(SUPPLIED INFORMATION)
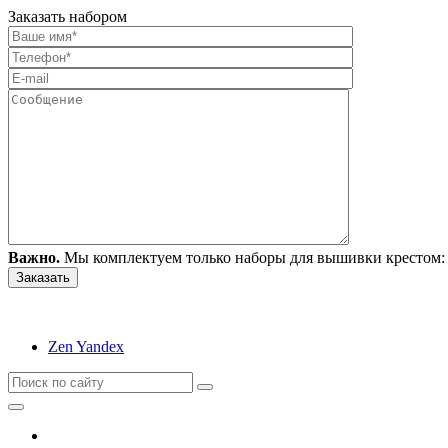
Заказать набором
Важно.
Мы комплектуем только наборы для вышивки крестом: 
Zen Yandex
Вышивание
(End SUPPLIED INFORMATION)
WORK REQUIRED: Exact copies of all the entries are needed; output them without the pictures.

RESPONSE TO THE TASK:
Заказать набором
Важно.
Мы комплектуем только наборы для вышивки крестом: 
Zen Yandex
Вышивание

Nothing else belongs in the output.